WHAT'S the difference between suffering and sacrifice?
Both suffering and sacrifice share some common elements – hardship, difficulty, discomfort, and pain. But sacrifice has an edge over suffering. Sacrifice is suffering with meaning, reason, and purpose. Hence, plain suffering is negative, while sacrifice involves a positive meaning.
In sacrifice, the burden of suffering is lightened because of something good or meaningful. We, Christians, are wont to say, “Pain without Christ is suffering, pain with Christ is sacrifice.”
But, are achievements and success possible even without sacrifice?
Ordinarily, or in the empirical scheme of things – the answer is no.

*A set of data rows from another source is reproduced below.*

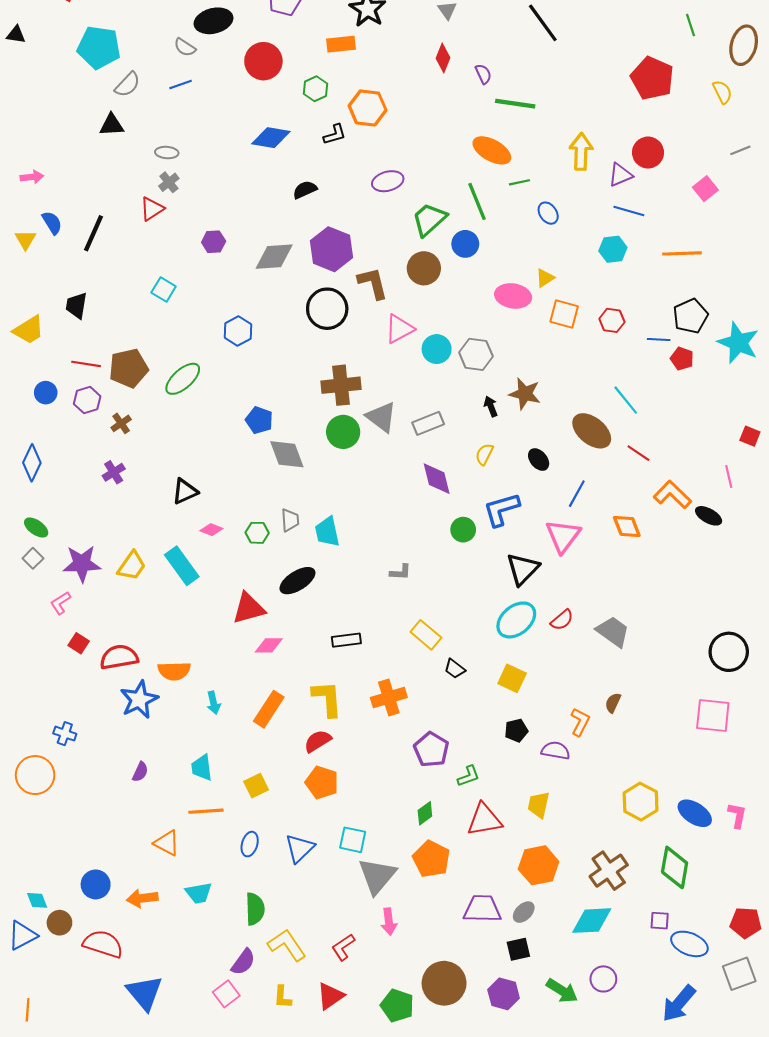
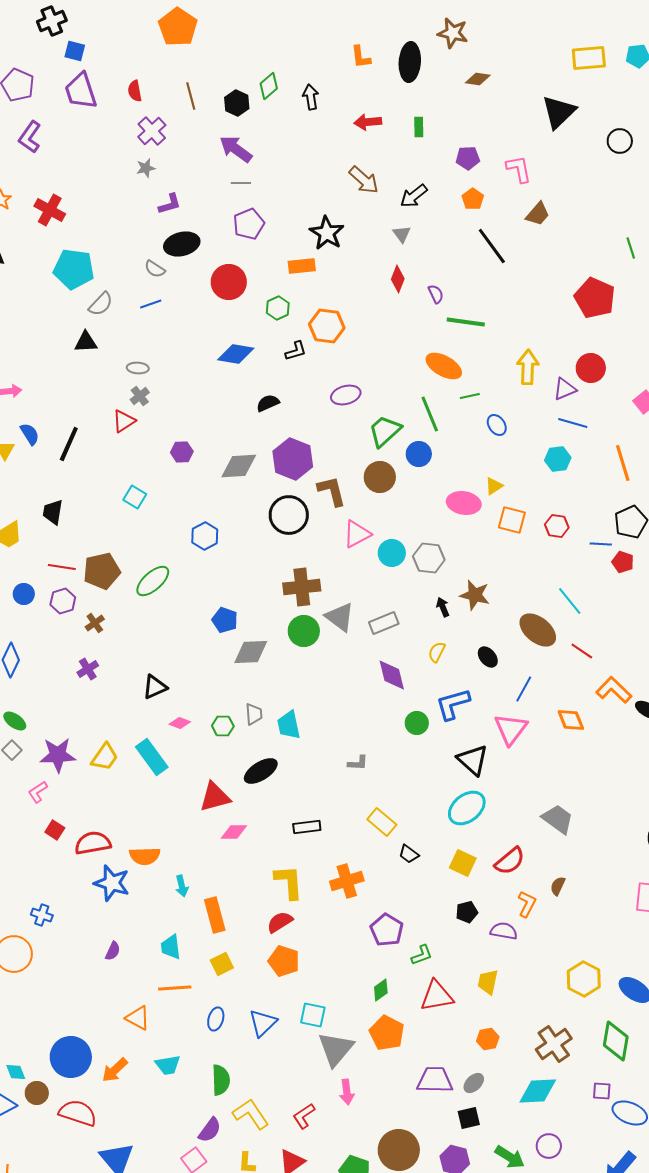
orange line: (682, 253) -> (623, 463), turned 75
gray diamond: (287, 454) -> (251, 652), turned -72
black triangle: (523, 569) -> (473, 760), turned -32
red semicircle: (562, 620) -> (510, 861), moved, size x1.4
blue star: (139, 700) -> (112, 883), turned -30
orange rectangle: (269, 709) -> (215, 915), moved, turned -48
orange hexagon: (539, 865) -> (488, 1039), size x0.6
blue circle: (96, 884) -> (71, 1057), size x1.5
orange arrow: (142, 898) -> (115, 1070), turned -36

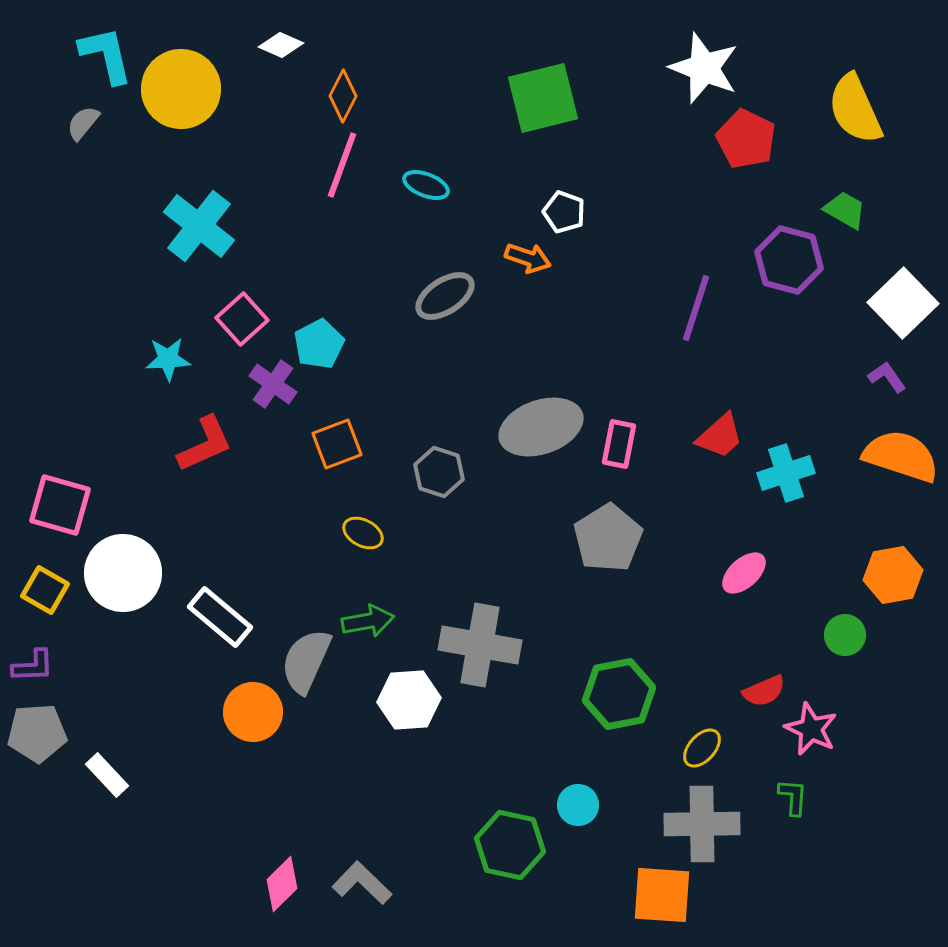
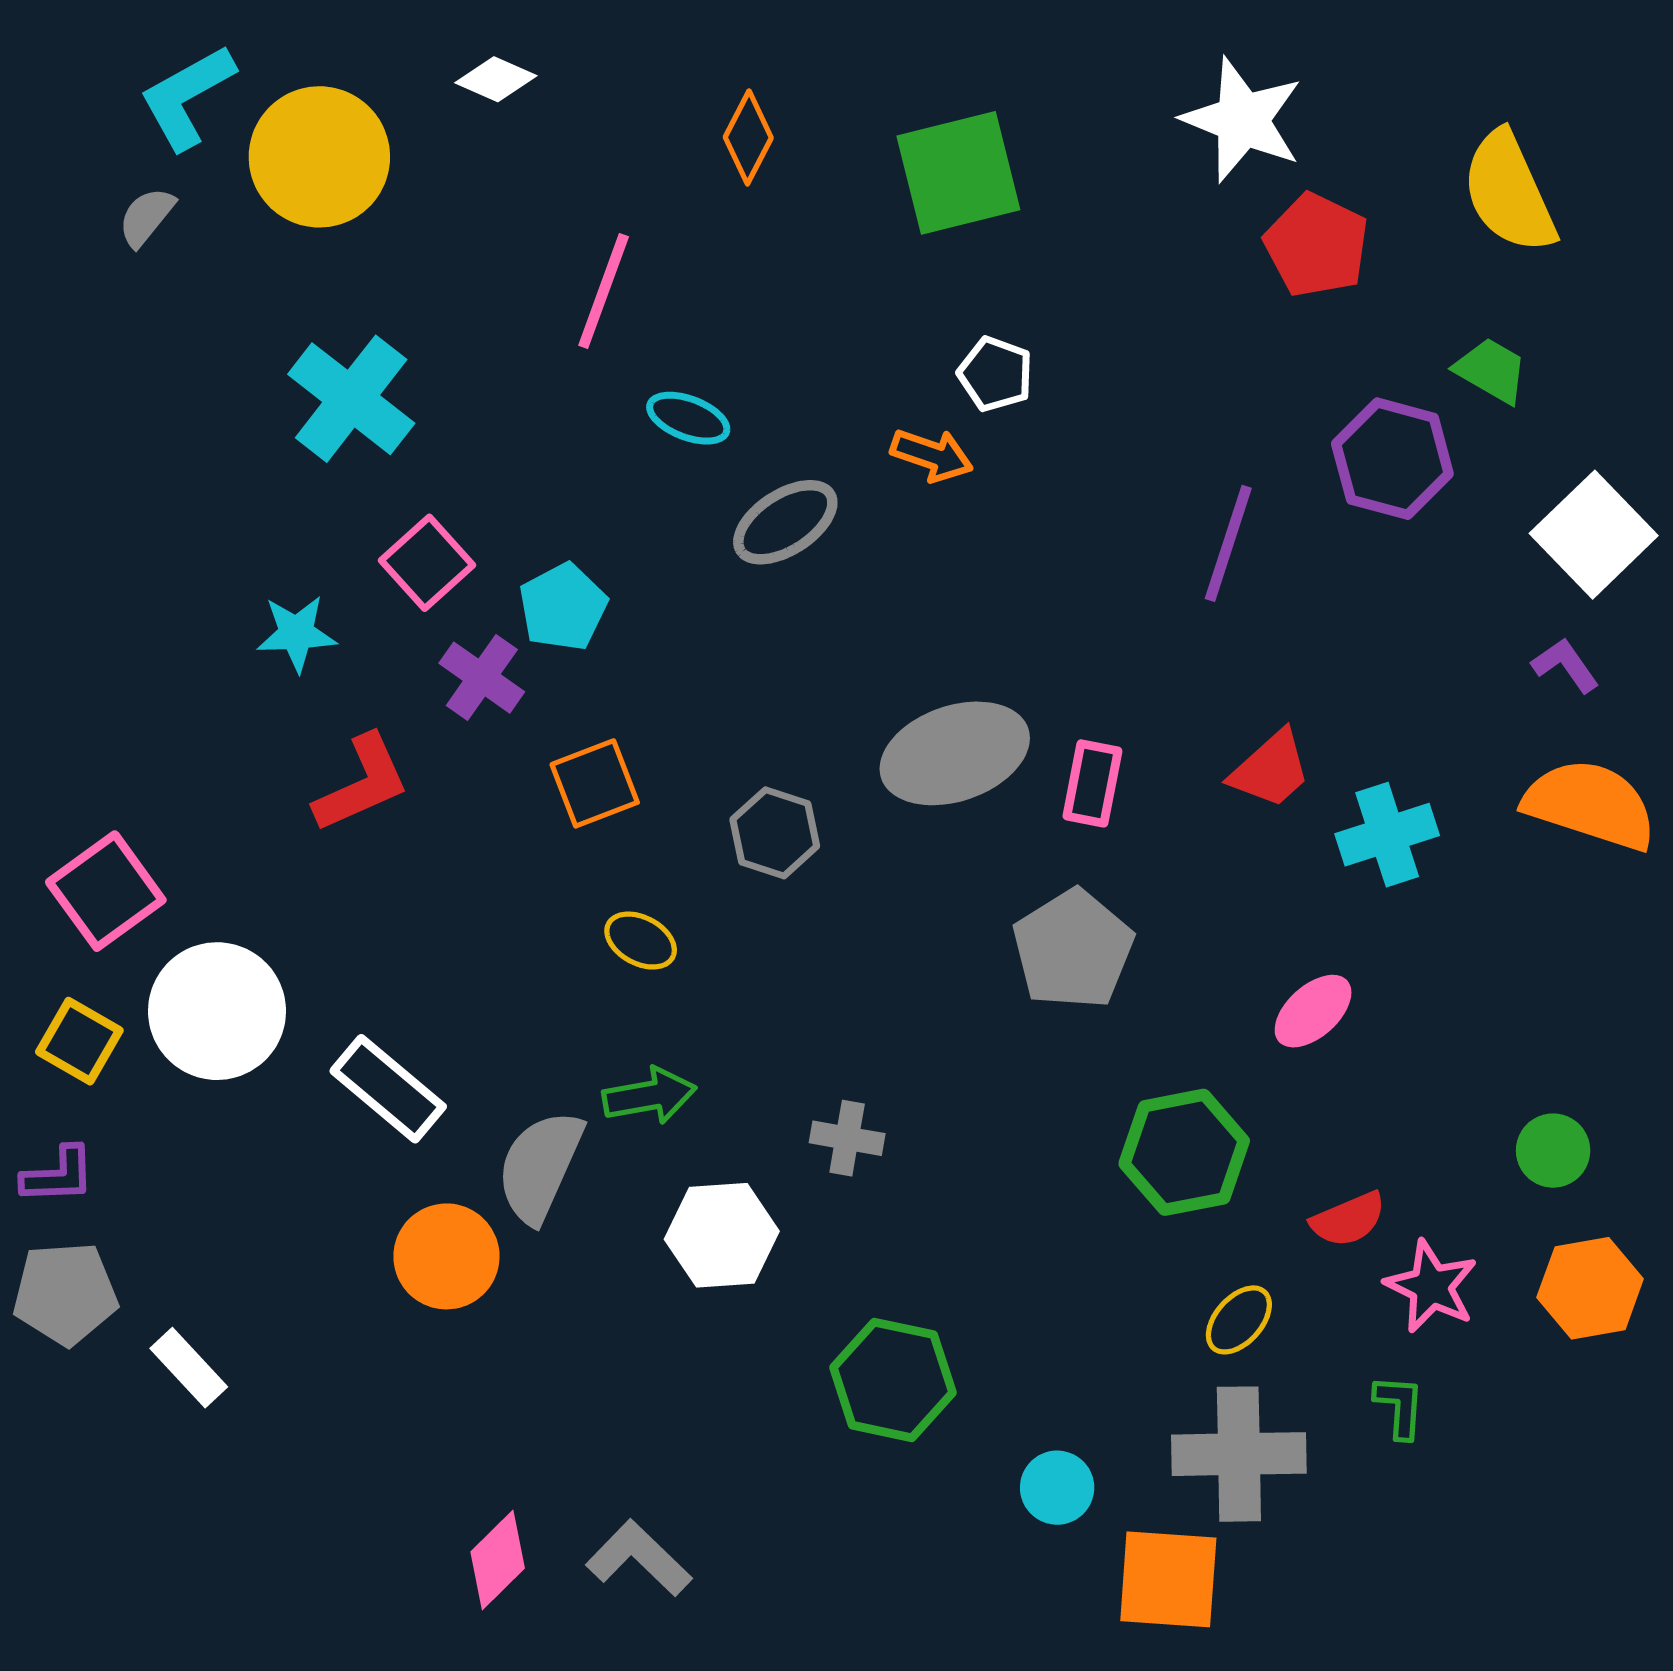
cyan L-shape: (106, 55) -> (187, 97), turned -106
orange diamond: (343, 96) -> (748, 137), moved
cyan ellipse: (426, 185) -> (688, 418), moved
pink square: (60, 505) -> (106, 891), turned 38
orange hexagon: (893, 575) -> (1590, 1288), moved
green circle: (845, 635) -> (1553, 1151), moved
gray cross: (480, 645) -> (847, 1138), size x0.5
green hexagon: (619, 694) -> (1184, 1152), moved
cyan circle: (578, 805) -> (1057, 1488), moved
green hexagon: (510, 845) -> (893, 1380), moved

James Allen in his article “As A Man Thinketh,” wrote: “There can be no progress, no achievement, without sacrifice, and a man’s worldly success will be in the measure that he sacrifices.”
Similarly, Napoleon Hill once said: “Great achievement is usually born of great sacrifice, and is never the result of selfishness.”
Also, John Maxwell’s Leadership Law #18, in his “The 21 Irrefutable Laws of Leadership”, states: “There is no success without sacrifice. If you think about life’s great achievements – graduation, marriage, career – each comes with an equally enormous amount of sacrifice. Even the most successful people we can think of, such as athletes or celebrities, must put in long hours and give up the luxury of living a normal life to get where they are.”
Sacrifice as a sine qua non or indispensable to attaining achievements or success is not only limited to acquiring “possessions” or gaining “positions”.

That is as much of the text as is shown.